■ **What needs to be done**: Show each line of the listing in which the word "elements" occurs.

■ **Information shown**:
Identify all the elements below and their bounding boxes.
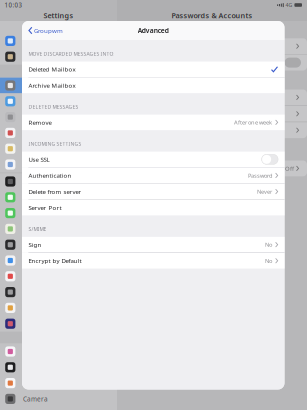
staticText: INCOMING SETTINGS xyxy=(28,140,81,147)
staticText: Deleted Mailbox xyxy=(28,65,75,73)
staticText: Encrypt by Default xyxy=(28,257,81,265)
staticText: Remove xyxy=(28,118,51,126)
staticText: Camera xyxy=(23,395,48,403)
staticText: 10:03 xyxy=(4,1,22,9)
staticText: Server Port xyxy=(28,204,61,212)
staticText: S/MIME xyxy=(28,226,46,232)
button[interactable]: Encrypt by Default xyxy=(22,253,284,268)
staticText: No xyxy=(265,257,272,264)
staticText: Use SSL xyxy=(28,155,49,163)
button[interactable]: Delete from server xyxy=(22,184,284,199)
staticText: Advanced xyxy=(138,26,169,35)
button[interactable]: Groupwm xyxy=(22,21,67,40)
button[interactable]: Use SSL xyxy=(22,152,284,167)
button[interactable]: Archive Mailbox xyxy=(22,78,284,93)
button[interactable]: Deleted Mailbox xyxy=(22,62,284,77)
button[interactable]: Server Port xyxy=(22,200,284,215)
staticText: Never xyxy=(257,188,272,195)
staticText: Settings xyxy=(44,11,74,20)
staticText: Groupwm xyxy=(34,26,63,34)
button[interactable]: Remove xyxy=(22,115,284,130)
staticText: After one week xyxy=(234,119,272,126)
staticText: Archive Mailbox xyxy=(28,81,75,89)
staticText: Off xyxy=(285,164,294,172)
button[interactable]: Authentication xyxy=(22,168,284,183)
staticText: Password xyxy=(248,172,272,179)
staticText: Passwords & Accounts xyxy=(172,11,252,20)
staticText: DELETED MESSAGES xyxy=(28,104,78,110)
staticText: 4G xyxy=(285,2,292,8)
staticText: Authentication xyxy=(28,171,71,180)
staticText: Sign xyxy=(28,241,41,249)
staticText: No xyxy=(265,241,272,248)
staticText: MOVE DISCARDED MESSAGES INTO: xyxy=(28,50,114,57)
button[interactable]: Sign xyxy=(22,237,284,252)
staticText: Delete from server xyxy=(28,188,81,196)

==

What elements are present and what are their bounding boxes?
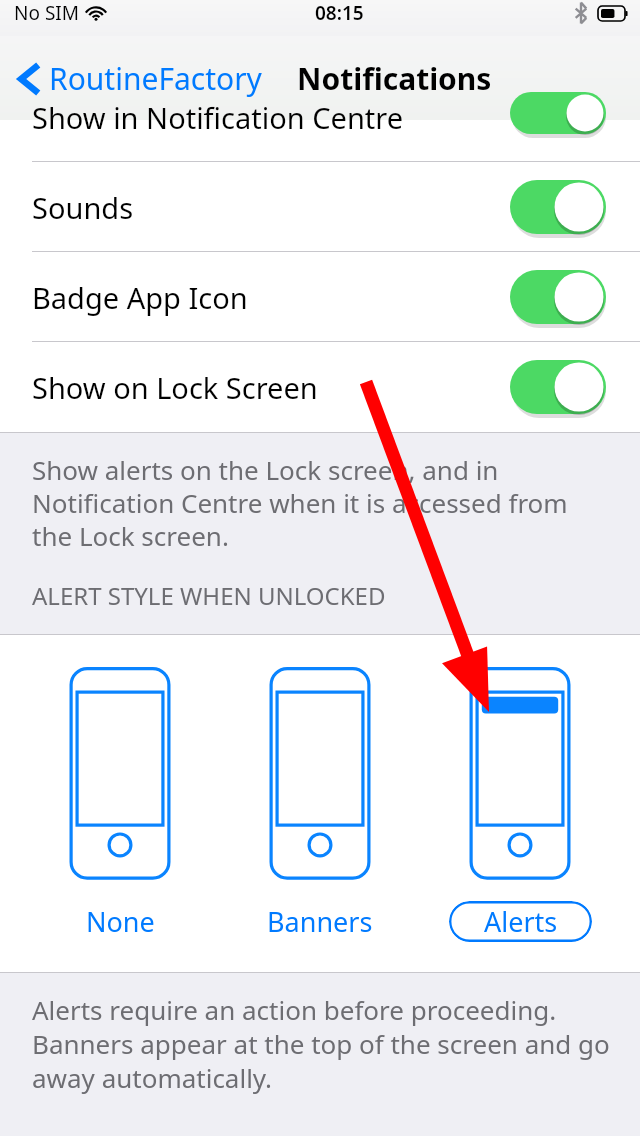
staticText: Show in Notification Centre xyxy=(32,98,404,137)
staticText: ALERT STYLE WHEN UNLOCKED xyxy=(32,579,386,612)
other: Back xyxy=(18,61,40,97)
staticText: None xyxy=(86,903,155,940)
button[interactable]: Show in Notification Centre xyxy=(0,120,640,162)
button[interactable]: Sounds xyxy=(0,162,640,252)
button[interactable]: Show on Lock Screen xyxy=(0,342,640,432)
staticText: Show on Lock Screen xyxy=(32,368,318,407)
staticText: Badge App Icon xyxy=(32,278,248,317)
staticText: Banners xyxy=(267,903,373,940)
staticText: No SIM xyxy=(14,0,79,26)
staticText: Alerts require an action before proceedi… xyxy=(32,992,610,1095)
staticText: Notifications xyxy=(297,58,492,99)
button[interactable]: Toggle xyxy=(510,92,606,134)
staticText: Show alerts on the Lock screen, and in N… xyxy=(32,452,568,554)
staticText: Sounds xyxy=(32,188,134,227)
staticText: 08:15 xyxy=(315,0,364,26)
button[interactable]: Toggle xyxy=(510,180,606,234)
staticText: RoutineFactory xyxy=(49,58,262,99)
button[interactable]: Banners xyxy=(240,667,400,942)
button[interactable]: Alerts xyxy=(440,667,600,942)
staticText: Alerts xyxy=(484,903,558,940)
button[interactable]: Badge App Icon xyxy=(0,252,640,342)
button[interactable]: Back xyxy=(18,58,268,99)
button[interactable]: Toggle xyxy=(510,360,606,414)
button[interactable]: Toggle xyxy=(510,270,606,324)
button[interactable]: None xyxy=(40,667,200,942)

* * *

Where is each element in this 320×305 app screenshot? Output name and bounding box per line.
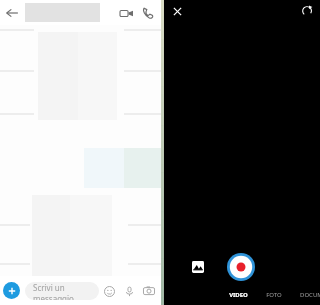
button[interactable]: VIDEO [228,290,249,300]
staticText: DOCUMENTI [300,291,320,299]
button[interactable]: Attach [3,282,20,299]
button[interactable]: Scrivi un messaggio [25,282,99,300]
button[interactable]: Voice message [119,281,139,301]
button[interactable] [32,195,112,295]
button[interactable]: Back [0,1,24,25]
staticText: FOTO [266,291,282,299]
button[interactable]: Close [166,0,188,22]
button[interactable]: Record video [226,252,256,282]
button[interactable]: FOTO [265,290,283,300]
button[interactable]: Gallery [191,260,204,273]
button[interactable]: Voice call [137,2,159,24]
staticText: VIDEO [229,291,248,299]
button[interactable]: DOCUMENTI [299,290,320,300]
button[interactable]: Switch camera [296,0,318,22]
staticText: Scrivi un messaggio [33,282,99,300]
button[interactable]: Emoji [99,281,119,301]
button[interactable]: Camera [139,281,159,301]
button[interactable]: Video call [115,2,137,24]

■ **Response box**:
Identify all the elements below and their bounding boxes.
What elements are present and what are their bounding boxes?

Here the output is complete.